WHAT YOU SHOULD DO: Each line with the word "riadu" must appear in the answer, copied from the records.

Extracted page text data:

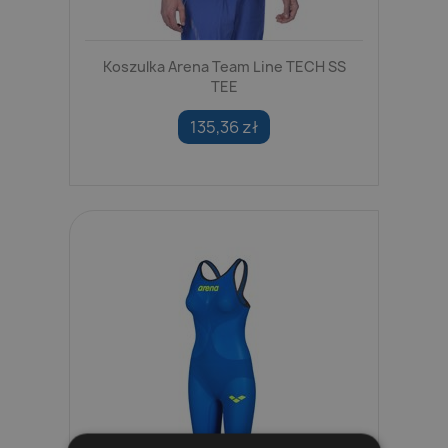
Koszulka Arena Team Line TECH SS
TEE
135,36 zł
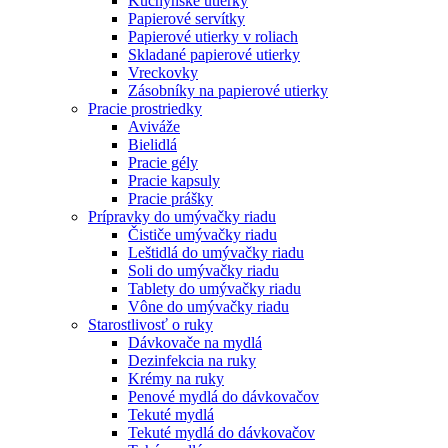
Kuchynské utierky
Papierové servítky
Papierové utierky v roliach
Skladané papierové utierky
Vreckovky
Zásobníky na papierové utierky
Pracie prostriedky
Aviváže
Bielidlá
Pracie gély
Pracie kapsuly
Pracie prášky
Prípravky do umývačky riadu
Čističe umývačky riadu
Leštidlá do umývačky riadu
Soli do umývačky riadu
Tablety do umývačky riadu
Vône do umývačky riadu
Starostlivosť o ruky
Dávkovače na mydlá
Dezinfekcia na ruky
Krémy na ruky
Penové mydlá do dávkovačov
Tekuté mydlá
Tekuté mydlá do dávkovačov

EXERCISE RESULT:
Prípravky do umývačky riadu
Čističe umývačky riadu
Leštidlá do umývačky riadu
Soli do umývačky riadu
Tablety do umývačky riadu
Vône do umývačky riadu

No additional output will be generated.